_WHAT IS EXPECTED_
In the material below, find every line containing the string "Pavarini" and return it.

_GIVEN RECORDS_
--
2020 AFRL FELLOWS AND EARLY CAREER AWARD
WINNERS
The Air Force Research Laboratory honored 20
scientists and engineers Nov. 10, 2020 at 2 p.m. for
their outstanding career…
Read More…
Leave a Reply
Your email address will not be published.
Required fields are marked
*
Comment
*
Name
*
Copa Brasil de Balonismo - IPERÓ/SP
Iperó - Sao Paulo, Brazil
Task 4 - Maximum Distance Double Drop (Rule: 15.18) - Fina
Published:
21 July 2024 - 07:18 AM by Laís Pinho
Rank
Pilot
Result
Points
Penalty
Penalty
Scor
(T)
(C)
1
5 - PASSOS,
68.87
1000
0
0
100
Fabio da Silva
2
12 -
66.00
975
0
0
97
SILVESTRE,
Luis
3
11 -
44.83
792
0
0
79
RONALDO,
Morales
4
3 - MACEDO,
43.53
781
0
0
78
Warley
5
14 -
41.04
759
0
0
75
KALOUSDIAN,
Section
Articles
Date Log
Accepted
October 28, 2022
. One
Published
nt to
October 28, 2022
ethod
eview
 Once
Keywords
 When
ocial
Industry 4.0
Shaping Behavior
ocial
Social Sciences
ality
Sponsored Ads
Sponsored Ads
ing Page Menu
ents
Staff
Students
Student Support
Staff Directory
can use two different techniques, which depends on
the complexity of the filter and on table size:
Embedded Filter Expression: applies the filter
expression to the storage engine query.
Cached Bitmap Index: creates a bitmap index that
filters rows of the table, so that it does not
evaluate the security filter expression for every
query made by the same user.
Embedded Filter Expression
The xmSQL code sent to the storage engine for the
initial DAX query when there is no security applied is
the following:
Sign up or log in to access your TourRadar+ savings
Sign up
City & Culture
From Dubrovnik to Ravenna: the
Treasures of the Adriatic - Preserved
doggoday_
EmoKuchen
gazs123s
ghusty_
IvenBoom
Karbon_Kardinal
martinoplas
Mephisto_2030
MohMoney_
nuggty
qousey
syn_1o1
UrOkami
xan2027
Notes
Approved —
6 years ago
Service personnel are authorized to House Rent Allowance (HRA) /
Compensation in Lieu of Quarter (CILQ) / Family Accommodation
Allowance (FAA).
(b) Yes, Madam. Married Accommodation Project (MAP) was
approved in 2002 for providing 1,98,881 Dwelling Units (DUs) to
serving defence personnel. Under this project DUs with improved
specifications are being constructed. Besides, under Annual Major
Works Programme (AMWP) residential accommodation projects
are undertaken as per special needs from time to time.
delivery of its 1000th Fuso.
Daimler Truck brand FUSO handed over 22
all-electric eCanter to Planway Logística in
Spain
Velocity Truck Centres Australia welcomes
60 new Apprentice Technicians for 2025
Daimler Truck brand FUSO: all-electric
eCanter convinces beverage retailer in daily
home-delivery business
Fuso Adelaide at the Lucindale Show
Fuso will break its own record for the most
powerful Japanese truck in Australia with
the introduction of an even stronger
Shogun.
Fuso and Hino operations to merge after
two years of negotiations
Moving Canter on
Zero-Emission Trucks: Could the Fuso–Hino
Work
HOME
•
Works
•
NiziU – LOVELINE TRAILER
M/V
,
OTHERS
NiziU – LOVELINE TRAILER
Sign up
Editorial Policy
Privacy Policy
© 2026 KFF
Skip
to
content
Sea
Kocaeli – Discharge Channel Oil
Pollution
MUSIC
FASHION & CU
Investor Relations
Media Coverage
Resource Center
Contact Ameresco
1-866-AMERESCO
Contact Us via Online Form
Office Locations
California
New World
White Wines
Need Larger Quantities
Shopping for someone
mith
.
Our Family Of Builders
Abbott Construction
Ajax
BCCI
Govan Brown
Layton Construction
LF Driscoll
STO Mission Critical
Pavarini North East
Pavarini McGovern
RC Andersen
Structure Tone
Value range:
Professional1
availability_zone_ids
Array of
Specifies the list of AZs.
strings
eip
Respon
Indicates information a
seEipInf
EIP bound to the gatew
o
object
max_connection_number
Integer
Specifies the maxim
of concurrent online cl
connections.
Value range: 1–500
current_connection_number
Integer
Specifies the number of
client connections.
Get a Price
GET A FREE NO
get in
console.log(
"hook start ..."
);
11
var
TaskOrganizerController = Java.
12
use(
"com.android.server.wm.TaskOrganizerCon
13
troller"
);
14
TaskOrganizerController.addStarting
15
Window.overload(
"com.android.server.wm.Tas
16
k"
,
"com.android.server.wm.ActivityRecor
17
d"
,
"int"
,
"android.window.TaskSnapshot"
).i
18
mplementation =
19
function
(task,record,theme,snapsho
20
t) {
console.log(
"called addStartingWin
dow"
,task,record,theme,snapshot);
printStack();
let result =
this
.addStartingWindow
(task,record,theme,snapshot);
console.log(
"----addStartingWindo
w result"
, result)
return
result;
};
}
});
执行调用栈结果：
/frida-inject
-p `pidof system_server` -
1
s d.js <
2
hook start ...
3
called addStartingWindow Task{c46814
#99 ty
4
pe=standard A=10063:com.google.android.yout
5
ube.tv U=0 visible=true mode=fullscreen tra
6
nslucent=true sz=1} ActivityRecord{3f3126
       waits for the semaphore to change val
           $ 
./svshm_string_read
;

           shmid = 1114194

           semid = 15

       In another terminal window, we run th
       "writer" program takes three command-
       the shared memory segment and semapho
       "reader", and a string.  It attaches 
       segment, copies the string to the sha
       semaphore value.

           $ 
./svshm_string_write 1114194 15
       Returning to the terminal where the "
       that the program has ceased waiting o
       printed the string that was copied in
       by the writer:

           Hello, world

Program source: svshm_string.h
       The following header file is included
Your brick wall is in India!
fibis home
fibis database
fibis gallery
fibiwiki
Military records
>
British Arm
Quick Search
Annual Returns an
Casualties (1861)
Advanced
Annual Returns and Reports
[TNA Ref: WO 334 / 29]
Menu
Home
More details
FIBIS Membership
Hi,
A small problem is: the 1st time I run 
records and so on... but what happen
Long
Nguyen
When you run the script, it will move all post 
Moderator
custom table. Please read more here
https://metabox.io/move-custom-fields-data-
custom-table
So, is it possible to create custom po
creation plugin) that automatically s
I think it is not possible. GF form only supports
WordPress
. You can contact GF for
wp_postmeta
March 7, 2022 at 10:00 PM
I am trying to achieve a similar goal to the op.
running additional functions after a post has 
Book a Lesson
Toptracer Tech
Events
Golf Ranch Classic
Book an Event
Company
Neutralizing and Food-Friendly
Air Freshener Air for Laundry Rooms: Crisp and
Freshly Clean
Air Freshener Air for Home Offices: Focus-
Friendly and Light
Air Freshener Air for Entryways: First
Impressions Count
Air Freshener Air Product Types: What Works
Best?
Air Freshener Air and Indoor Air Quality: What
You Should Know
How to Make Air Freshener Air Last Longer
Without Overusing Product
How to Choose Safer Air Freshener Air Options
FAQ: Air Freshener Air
--
_RESPONSE_
Pavarini North East
Pavarini McGovern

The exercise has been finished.